I jump out almost before the car stops.
“I’m going to the library,” I say, slamming the car door shut behind me.
“Remember what I’ve told you,” she calls after me. “There’ll be no sneaking off to see that boy as soon as my back is turned. You live in my house, you obey my rules.”
I bite my tongue so hard the tip swells up like a sponge.
The better part of valor is discretion, I tell myself. We’re doing Henry IV, Parts One and Two, for English A-Level, and our teacher has pointed this out as a really good quote to use in exam essays, because it isn’t actually the same as people think it is: everyone says “Discretion is the better part of valor” instead. It means exactly the same, of course, but getting it right wins you brownie points in an exam.
Besides, it’s a good quote. It means, more or less: Don’t pick a fight you’re probably not going to win.

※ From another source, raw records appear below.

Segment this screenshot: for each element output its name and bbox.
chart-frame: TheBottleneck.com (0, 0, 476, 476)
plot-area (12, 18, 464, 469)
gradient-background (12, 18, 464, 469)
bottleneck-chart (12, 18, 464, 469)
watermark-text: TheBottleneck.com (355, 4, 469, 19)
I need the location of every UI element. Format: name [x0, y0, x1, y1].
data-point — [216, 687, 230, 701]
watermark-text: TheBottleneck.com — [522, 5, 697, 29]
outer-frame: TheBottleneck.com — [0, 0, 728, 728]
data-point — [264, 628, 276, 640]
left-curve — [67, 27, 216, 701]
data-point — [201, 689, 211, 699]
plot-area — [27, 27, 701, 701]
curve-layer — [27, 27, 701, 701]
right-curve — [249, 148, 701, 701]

Though of course, it’s said by Falstaff, who’s a big fat coward.
I hate running away from the fight with Aunt Gwen. It makes me feel like a big fat coward. I hate that she’s dragged me away from my lovely afternoon out with Jase. I hate her so much I can taste it in my mouth like bitter medicine.

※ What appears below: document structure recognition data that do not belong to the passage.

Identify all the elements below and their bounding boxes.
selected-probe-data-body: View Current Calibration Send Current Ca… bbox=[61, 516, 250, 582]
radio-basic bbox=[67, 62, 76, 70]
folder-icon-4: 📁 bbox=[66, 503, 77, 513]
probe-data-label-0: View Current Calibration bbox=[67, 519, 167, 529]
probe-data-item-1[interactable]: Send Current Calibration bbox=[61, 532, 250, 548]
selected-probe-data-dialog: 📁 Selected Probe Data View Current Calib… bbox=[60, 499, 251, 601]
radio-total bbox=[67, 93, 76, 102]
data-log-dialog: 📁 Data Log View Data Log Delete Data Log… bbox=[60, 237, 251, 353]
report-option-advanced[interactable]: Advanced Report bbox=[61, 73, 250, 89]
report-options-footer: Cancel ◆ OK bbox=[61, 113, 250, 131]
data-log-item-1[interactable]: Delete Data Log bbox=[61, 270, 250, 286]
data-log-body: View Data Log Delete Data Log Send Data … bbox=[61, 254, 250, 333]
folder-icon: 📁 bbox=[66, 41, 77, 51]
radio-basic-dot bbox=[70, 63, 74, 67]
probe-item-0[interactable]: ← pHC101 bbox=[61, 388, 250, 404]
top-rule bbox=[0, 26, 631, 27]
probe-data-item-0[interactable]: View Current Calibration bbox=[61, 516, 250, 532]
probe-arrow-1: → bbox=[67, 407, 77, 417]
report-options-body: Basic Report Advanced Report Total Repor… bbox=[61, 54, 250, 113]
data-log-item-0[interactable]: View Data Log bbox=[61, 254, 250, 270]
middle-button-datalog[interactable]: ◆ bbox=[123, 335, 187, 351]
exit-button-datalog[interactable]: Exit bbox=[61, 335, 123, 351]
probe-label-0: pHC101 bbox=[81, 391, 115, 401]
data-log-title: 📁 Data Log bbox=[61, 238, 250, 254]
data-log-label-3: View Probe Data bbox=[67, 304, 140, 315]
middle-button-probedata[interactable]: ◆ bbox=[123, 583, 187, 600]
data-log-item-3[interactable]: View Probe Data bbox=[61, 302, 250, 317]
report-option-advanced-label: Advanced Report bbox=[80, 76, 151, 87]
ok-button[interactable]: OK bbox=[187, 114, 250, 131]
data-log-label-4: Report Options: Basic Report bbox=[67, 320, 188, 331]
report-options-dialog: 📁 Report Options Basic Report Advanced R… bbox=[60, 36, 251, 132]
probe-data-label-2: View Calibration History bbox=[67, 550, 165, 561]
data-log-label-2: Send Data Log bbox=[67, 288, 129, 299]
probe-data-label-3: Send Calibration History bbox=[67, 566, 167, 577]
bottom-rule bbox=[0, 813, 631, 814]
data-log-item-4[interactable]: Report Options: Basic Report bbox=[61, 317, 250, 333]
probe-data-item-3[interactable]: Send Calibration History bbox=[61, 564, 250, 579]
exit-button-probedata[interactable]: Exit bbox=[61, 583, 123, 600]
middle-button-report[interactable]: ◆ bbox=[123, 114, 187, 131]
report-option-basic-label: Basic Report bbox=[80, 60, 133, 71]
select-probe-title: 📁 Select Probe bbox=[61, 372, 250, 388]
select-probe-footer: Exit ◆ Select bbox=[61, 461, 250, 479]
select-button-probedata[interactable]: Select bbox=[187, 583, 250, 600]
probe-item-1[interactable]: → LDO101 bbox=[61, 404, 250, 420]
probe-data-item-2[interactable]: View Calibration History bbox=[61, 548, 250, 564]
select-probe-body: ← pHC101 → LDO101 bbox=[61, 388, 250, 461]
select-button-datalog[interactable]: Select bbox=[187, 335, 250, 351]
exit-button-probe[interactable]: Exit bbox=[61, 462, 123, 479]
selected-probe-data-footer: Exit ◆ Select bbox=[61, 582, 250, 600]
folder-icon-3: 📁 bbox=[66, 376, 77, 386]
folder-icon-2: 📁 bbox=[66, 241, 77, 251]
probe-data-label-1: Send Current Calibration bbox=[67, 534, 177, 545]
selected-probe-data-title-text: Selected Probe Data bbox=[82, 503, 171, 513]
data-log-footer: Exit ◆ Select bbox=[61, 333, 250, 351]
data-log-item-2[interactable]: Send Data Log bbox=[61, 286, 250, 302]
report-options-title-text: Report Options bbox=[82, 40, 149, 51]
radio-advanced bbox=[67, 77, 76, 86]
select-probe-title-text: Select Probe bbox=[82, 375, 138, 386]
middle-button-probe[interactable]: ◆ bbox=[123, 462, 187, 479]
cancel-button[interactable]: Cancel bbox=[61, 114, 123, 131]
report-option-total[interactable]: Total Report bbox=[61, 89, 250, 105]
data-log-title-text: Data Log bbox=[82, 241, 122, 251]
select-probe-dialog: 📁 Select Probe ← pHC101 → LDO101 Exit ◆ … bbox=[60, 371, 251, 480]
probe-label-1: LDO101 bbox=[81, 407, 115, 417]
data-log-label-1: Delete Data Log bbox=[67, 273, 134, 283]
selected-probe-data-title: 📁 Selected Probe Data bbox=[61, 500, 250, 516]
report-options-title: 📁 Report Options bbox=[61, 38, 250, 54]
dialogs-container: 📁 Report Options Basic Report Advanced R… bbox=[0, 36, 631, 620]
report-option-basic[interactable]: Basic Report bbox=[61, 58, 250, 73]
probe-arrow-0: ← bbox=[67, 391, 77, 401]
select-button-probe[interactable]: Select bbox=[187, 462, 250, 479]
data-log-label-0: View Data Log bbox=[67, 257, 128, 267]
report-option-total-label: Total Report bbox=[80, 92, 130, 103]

Striding into the Hall and up the main staircase, I head toward my grandmother’s suite of rooms. I know I’ll find her in her sitting room at this time of day, sipping Lapsang souchong and eating the wafer-thin almond tuile she allows herself at teatime. I pound down the corridor, my hand tight around the little wooden box in the pocket of my jeans. It’s a physical reminder that Jase cares about me and wants us to be a couple as much as I do; it gives me strength and courage.

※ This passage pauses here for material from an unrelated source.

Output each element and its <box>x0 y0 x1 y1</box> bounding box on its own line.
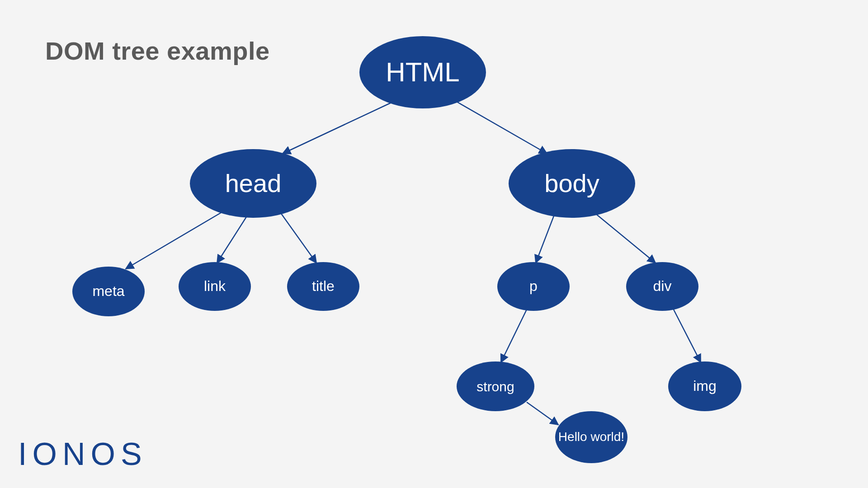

And I tell myself too that neither Aunt Gwen nor Mr. Barnes is exactly a model of perfect mental health or Zenlike balance. The two people objecting so strenuously to my and Jase’s being together are, frankly, out of all the adults I know, the ones I least respect; they’re angry, irrational, and they can’t control themselves like adults are supposed to. Plus, they both seem incapable of having successful long-term relationships. Aunt Gwen, in all the years I remember, has never had a boyfriend (or a girlfriend), and Mr. Barnes, according to Jase, hasn’t been with anyone since Jase’s mother left him when Jase was barely six years old.
So how on earth are they remotely qualified to judge me and Jase as a couple, especially since we’re doing absolutely nothing wrong?
I’m telling myself all this, bravely, as I stop in front of the door to my grandmother’s—Lady Wakefield’s—suite of rooms.
Sod discretion, I’m thinking angrily. This just isn’t fair. Aunt Gwen’s gone too far. If I let her lay down the law to me like this, what will she stop me doing next? I have to stop this now, before this goes any further.
And with this resolution, I raise my hand to knock on the door.
Only to have it swing open, away from me, and find myself staring straight at Mr. Barnes’s red, swollen nose and flowering gin-blossom cheeks.